Mendondez announced his resignation in an email sent to township clerk Sharon Young, deputy clerk Gay Huber and then-council vice president Alison Miller, who has now taken over as president. The email was sent at 6:51 p.m., and the council meeting started at 7 p.m.

“It is with a heavy heart that I relinquish my position as council president and as a member of council,” Mendonez said in the email. “I will work with the clerk department and Ms. Miller to ensure an effective transition within the next few days.”

But Mendonez never followed through with his stated intentions, Miller said.

“I haven’t heard from him and neither has the clerk,” Miller said. “[The resignation] came as a complete surprise to everybody I’ve spoken to and a complete surprise to me,” Miller said.

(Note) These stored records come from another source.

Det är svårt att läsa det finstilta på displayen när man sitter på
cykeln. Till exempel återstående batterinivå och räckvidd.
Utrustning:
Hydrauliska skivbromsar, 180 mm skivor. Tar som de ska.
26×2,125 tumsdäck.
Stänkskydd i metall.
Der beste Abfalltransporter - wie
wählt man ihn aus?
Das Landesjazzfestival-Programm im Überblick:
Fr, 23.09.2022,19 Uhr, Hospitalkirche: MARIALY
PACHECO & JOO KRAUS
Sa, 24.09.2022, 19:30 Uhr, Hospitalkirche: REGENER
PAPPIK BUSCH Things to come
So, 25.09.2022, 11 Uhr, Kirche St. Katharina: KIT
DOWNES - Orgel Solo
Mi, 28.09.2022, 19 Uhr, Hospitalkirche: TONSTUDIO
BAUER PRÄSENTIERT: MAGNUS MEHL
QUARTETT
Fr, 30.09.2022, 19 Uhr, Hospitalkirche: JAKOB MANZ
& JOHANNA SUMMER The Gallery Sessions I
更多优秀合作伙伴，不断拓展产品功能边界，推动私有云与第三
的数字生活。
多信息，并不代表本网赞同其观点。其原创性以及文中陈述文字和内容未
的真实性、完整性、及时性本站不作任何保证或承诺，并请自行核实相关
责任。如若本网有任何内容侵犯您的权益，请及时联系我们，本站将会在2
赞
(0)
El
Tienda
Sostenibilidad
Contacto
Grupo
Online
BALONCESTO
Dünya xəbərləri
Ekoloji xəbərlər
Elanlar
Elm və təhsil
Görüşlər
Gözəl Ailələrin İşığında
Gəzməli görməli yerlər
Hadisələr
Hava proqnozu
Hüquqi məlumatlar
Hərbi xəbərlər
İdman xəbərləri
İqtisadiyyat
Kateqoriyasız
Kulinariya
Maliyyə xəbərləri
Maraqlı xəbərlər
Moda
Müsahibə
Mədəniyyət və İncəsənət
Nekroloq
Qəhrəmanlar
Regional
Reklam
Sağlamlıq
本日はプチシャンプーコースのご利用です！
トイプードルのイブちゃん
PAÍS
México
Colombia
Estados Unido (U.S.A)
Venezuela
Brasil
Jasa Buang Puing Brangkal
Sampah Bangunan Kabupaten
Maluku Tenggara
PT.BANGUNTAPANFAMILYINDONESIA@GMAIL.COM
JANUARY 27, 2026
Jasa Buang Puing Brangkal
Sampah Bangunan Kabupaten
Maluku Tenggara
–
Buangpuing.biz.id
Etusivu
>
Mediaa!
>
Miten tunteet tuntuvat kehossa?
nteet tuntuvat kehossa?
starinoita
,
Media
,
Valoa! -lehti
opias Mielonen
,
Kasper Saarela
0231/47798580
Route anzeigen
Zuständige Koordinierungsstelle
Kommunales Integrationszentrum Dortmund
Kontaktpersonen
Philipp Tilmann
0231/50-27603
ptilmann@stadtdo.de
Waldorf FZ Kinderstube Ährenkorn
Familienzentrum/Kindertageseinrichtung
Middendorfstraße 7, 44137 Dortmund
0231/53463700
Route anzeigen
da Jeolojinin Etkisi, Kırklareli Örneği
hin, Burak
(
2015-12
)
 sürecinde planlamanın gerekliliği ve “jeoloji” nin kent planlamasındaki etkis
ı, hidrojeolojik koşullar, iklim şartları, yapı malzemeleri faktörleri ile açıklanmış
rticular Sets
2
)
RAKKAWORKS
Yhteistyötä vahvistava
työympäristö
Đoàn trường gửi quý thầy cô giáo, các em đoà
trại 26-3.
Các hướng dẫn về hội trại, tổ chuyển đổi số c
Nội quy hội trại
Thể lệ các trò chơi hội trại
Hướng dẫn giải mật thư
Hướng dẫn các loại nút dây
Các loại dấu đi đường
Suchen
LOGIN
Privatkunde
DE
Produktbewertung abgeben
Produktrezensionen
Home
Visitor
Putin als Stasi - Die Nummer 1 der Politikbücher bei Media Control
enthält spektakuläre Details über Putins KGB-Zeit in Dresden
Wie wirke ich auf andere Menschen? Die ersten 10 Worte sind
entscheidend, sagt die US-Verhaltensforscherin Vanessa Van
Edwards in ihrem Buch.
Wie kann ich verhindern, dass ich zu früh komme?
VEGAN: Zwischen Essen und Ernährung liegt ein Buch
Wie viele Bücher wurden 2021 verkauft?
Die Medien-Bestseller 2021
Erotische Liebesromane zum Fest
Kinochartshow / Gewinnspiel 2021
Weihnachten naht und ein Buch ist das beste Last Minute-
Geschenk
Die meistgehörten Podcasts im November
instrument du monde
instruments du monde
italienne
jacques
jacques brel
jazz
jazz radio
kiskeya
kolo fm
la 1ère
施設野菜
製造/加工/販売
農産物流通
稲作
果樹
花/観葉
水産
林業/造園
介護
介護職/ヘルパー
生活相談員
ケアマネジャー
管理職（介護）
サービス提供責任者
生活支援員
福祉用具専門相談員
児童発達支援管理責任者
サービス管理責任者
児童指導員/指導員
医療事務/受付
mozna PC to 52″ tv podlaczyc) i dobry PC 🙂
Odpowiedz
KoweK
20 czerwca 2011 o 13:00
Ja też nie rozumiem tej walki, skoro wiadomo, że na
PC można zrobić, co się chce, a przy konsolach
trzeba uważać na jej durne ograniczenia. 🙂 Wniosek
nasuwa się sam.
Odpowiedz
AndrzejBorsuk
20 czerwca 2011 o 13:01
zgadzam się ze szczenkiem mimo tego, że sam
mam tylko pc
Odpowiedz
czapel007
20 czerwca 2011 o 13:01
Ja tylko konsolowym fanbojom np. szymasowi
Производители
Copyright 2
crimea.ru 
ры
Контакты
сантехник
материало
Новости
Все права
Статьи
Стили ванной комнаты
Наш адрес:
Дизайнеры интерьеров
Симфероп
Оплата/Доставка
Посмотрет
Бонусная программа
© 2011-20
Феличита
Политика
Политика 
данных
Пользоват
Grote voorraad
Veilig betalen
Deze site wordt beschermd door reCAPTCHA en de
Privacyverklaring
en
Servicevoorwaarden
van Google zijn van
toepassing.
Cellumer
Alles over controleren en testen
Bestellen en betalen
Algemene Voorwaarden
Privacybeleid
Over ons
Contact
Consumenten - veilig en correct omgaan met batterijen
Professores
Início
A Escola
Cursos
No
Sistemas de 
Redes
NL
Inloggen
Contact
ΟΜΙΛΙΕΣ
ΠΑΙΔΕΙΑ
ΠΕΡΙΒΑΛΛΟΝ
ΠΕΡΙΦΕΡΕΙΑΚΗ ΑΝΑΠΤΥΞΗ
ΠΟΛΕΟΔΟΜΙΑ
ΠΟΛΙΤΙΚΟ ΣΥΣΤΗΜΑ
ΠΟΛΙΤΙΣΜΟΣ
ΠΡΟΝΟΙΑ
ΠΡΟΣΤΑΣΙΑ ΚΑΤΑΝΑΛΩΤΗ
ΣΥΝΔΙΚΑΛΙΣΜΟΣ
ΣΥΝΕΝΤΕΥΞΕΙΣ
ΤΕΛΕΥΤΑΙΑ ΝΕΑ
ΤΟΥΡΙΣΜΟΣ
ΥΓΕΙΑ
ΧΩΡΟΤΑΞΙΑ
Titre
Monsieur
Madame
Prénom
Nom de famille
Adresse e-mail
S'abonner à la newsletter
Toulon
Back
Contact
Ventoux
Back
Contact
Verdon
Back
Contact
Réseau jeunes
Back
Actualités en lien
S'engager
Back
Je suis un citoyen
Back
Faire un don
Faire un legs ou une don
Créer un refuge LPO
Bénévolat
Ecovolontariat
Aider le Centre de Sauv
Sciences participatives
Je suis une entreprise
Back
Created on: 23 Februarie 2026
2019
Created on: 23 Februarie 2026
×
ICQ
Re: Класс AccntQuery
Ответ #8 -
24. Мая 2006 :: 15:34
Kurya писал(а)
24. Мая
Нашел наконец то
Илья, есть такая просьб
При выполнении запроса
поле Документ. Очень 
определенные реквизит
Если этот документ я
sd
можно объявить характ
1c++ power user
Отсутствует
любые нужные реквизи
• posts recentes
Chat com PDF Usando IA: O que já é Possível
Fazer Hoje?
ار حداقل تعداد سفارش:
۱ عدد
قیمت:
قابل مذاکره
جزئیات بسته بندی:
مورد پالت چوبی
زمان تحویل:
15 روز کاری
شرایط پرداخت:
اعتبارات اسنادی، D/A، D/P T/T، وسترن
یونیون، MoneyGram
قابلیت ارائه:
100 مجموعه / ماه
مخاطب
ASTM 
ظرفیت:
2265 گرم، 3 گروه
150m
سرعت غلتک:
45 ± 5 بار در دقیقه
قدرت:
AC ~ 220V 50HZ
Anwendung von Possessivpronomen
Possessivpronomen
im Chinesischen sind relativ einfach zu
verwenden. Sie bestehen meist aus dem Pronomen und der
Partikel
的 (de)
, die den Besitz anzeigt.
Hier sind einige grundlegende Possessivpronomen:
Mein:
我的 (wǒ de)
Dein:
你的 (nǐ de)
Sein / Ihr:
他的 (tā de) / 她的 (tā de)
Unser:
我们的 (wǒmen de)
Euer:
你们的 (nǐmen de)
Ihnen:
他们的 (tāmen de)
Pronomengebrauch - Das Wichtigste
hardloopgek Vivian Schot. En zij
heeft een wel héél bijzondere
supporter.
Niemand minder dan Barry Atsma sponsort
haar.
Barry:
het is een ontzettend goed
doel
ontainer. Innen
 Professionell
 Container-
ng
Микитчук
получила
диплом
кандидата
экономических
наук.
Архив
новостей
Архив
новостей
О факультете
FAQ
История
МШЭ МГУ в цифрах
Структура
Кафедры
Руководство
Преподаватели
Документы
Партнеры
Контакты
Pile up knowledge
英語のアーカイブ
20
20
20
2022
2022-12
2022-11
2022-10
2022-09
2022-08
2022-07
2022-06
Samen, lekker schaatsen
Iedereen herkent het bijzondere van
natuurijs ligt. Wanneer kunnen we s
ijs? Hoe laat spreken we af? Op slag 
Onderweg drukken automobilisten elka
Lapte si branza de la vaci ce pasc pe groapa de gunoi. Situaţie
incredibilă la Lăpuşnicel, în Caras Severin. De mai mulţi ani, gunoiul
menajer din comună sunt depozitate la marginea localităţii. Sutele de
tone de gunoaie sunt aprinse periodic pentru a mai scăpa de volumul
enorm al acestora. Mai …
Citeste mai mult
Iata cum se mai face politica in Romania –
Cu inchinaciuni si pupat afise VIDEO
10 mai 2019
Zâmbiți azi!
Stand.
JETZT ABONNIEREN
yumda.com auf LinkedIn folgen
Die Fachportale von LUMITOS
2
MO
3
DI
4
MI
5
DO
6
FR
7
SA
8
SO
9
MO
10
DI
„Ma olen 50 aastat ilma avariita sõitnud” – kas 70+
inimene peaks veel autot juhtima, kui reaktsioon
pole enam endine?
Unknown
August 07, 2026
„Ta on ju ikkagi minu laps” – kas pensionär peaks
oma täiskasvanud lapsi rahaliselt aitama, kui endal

Mayor Shing-Fu Hsueh and members of council told the News that they were unaware Mendonez intended to resign, and they have been unable to contact him despite repeated attempts.

In fact, councilwoman Linda Geevers said that if Huber hadn’t checked her email shortly before the meeting started, the other four council members would have sat there waiting for Mendonez to arrive.

Mendonez also agreed to answer a number of questions posed by The News regarding his resignation, but failed to answer before The News’ deadline.

The erstwhile council president’s resignation came only a few months after he changed the political power structure on council by switching sides during the township’s annual reorganization meeting in January.

Mendonez broke with former council allies Geevers and Hemant Marathe to join with Miller and Ayesha Hamilton in exchange for getting the council presidency.

During his first three years in office, Mendonez had frequently sided with Geevers and Marathe, often in opposition to initiatives supported by Hsueh. Mendonez’s defection created a three-member voting bloc supporting the mayor.

Council was expected to vote on a replacement for the seat at its meeting on June 26. The meeting took place after the News’ deadline.

Six candidates submitted their names for consideration for the seat by the filing deadline on June 22. They were Jyotika Bahree, Anthony DeCarlo, Marshall Lerner, Patricia Ward Prutzman, Susan Roy and Corinna Smithson Bisgaier.

Bahree is a member of the township’s zoning board of adjustment and has been involved with the Maurice Hawk PTA.

DeCarlo is a resident of the township for more than 20 years. Now retired, he worked as a supply chain manager for FMC. He has also been active in the Princeton Junction Volunteer Fire Company.

Lerner is a long-time township resident and a frequent attendee and speaker at township council meetings.

Roy is an attorney in solo practice who specializes in cases involving immigration and naturalization. She worked for several years as a reporter for The News.

Smithson Bisgaier is also a long-time resident and currently works as the director of education at the West Windsor Arts Council.

Ward Prutzman served for many years as the township’s director of community development. She retired from the position at the end of last year.

Miller said she expected that the six candidates would be given a maximum of five minutes to make a presentation about themselves at the June 26 meeting. She anticipated that a vote to fill the vacancy would happen that night.

There is a chance that council will be left with four members. Council has 30 days to fill the vacancy, and if it can’t agree on a replacement, the seat would remain open through the end of the year. The seat will be up in this year’s November general election.

Considering that the body is now split 2-2 down political lines, there’s a possibility that a four-member council could deadlock on issues where the two sides differ.

Important issues the council will likely be considering in the next six months include the affordable housing case in state superior court and the Howard Hughes site, where almost 2,000 units of housing are proposed to be constructed.

A candidate must receive at least three votes to be selected to fill the seat. In the case of a 2-2 tie, Hsueh would cast a tie-breaking vote.

There is at least one situation, though, where Hsueh would not be given an opportunity to break the tie—an abstention by two council members.

It’s happened before in West Windsor. In 1997, Carole Carson was elected mayor and her council seat was left vacant. Two candidates—Thomas Crane and Gary Carnevale—were nominated. Council voted 2-2 to appoint Crane, and Carson broke the tie with a vote against him.

Carnevale, who was Carson’s choice to fill the seat, received two votes in favor. But instead of casting two “no” votes to create a tie, the council members who opposed Carnevale’s appointment abstained.

The township attorney at the time, Louis Rago, rendered an opinion that the abstentions could not be considered as negative votes. Therefore, there was no tie for Carson to vote on. The seat remained vacant until the following election.

Miller said that she is the only member of the council who has sat on a four-member council in the past.

“Although it is possible for there to be a 4-0 council, it is less than desirable,” she said. “I hope we can come to a decision to choose someone to fill the vacancy.

She said that she would rather be in the minority on decisions with a five-member council than to have a four-member body that splits 2-2.

“Of course I’d rather be in the majority,” she said, adding that in the case of a four-member council, there is still work that would get done. “There are some issues that council is in total agreement on. We don’t disagree on everything.”

Hamilton said she hoped the vacancy would be filled “so that we can be at full strength as we deal with the issues before us on council…  I do believe that our ability to fill this seat will be a good indicator of our leadership skills.”